With cotton thread and a sewing needle, she stitched closed the worst
gashes. She used only enough sutures to close the openings. She had a
splint that had been used when one of the dogs had a broken leg. It fit
Henry's leg reasonably well, cradling it from behind. Thus stabilized,
the leg was then wrapped in a thick layer of cotton and bandaged with
Vetrap. The bone seemed to have been broken cleanly in two and the skin
over it was abraded but not broken.
The end result looked terrible. He
was a tiny Frankenstein. Feeling exhausted, dizzy and filthy, she nevertheless
checked him for...for what? Weapons, drugs? She wasn't sure herself, but
she checked his pockets and removed his belt and shoes.

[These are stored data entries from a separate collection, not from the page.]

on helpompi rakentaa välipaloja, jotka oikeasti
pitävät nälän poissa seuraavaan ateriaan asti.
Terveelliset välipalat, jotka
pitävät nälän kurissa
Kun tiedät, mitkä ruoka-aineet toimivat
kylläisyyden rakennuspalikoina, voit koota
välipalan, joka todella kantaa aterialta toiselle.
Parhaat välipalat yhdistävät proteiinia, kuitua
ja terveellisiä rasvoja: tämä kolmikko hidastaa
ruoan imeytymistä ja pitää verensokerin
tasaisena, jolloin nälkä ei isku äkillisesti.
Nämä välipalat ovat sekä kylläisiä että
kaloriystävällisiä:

She made him a little den in an empty
dog run. From his earlier reaction, she was quite sure he would try to
escape when he woke up. She covered her biggest winter dog bed with a
clean sheet. Laying him on it, she covered him with a blanket and turned
a heat lamp on overhead. Because of the place on the back of his head
where the scalp was torn, she had to position him slightly on his side.

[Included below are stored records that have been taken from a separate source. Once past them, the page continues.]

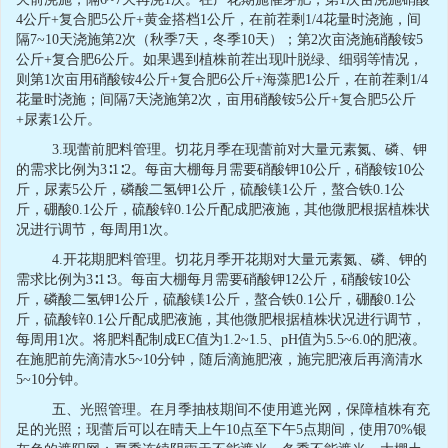
4
公斤
+
复合肥
5
公斤
+
黄金搭档
1
公斤，在前茬剩
1/4
花量时浇施，间
隔
7~10
天浇施第
2
次（秋季
7
天，冬季
10
天）；第
2
次亩浇施硝酸铵
5
公斤
+
复合肥
6
公斤。如果遇到植株前茬出现叶脱绿、细弱等情况，
则第
1
次亩用硝酸铵
4
公斤
+
复合肥
6
公斤
+
海藻肥
1
公斤，在前茬剩
1/4
花量时浇施；间隔
7
天浇施第
2
次，亩用硝酸铵
5
公斤
+
复合肥
5
公斤
+
尿素
1
公斤。
3.
现蕾前肥料管理。切花月季在现蕾前对大量元素氮、磷、钾
的需求比例为
3
∶
1
∶
2
。每亩大棚每月需要硝酸钾
10
公斤，硝酸铵
10
公
斤，尿素
5
公斤，磷酸二氢钾
1
公斤，硫酸镁
1
公斤，螯合铁
0.1
公
斤，硼酸
0.1
公斤，硫酸锌
0.1
公斤配成肥液施，其他微肥根据植株状
况进行调节，每周用
1
次。
4.
开花期肥料管理。切花月季开花期对大量元素氮、磷、钾的
需求比例为
3
∶
1
∶
3
。每亩大棚每月需要硝酸钾
12
公斤，硝酸铵
10
公
斤，磷酸二氢钾
1
公斤，硫酸镁
1
公斤，螯合铁
0.1
公斤，硼酸
0.1
公
斤，硫酸锌
0.1
公斤配成肥液施，其他微肥根据植株状况进行调节，
每周用
1
次。将肥料配制成
EC
值为
1.2~1.5
、
pH
值为
5.5~6.0
的肥液。
在施肥前先滴清水
5~10
分钟，随后滴施肥液，施完肥液后再滴清水
5~10
分钟。
五、光照管理。在月季抽枝期间不使用遮光网，保障植株有充
足的光照；现蕾后可以在晴天上午
10
点至下午
5
点期间，使用
70%
银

Propping a fifty-pound bag of dog food against the inside door to his
run and wedging the wheelbarrow against the outside gate, she then tended
to the dogs' needs. When all were washed, medicated and fed, she headed
for the house.
Edna planned to go back and watch
Henry until he regained consciousness. When she got out of the shower
she felt so exhausted, she thought she would lie down for a few minutes.
It was daylight when she woke up.
n the quiet light
of a new day, Edna knew she had made a big mistake. The computer notes
and all the events of the last week and a half now looked deluded, not
frightening. But she was stuck; she couldn't take him to the hospital
with all those homemade stitches. If Henry developed any complications
she would be guilty of more than just practicing medicine without a license.

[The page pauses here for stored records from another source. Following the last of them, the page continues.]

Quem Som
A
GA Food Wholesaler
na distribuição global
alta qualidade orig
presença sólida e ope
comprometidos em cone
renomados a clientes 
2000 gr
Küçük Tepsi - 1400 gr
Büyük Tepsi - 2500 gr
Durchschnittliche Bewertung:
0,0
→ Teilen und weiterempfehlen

However, since she had samples of
Henry's blood she could at least prove to herself conclusively that Henry
was human. She mailed one of the bloodstained towels to a friend who worked
at the State University. In her enclosed letter she explained that the
dogs had found this in the woods. She wondered if he could find somebody
in one of the departments who could tell, possibly from DNA, whether this
was animal or human blood?
Henry did not try to escape. He was
passive and acted depressed. He insisted on dressing his wounds himself
while she waited outside the door, but otherwise he made no demands. When
Edna peeked through the door at him, she always found him curled up with
his face to the wall. If she looked for more than a few seconds, he would
pull the blanket over his head. She had removed the barriers from his
doors. As the area remained clean, she guessed he was able to go some
distance to relieve himself but he always came back to his little nest
in the kennel.
For a week they ignored each other.
Edna left his food, bandages and Amoxicillin pills (borrowed
from the dogs) outside his door. In a few hours she would come back and
collect the dishes.
On the eighth day he didn't eat his
food. There was a note on the floor. It said, I need to contact
Oscar. Will you attach my computer to a phone jack downstairs and leave
the front door open this afternoon? It was the first time he had
asked for anything. Combined with the loss of appetite, Edna feared
the worst. Consequences or not, she was going to have to take him to a
hospital. She pulled the car over to the front of the kennel. When she
looked in his run, he was not there. She checked the crawl space and under
the deck. She took the dogs and scoured the woods but found no trace of
him. He did not come back that night.